# Super Nintendo



## JQueen

Picked up a Super Nintendo today.. Was really wanting to play the old school games like donkey kong Mario kart and man those games are pricey for being almost 20 years old


----------



## B- one

You can borrow mine. Oh you live to far away to want to pick them up. If I ever drive the Blue Ridge Parkway again I will let you know.


----------



## B- one

Don't forget the other classics F-zero and Super Mario All Stars. I just had to rub it in. :devil:


----------



## B- one

I forgot the pic. Don't get me started on the NES it looks great on the plasma display, anyone for Super Dodgeball or Super Tecmobowl?


----------



## JQueen

Haha that's awesome! It's such a great system I wish I would of never got rid of it before.


----------



## B- one

JQueen said:


> Haha that's awesome! It's such a great system I wish I would of never got rid of it before.

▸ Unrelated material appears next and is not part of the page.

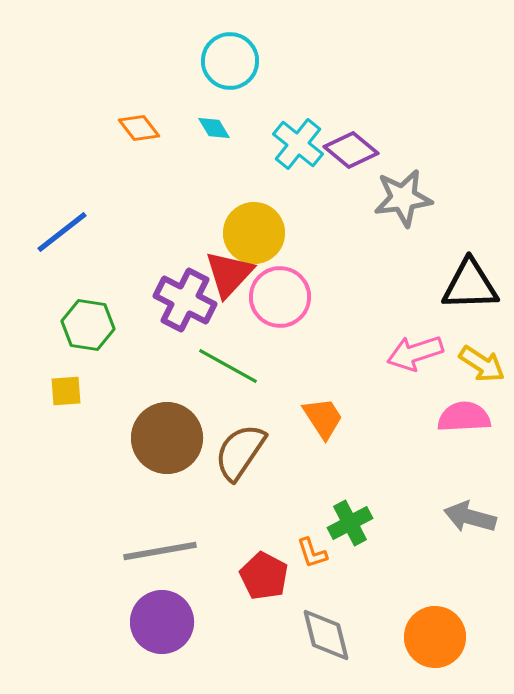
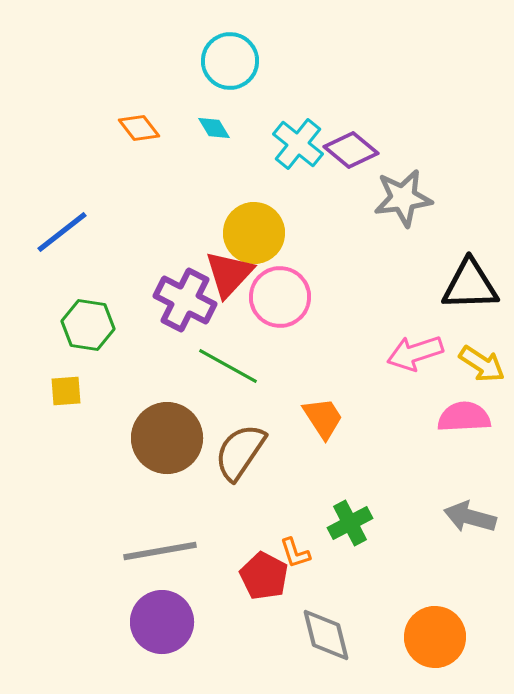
orange L-shape: moved 17 px left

I don't play much but it's fun when you break them out for sure.


----------



## JQueen

I think my daughter(4)was more excited then me I showed her the games on YouTube and she's ready to go


----------



## B- one

My 3 year old would just go crazy and try to run with the remote. But I'll let here play if she wants but she will lose she needs to know her place just like Mom who said she would play Blades of Steel, she lost badly and never played again:huh:? At my daughter's daycare they play the Wii but they may have a cheaper tv then us but for what we pay they could at least get it calibrated. Step your game up daycare!


----------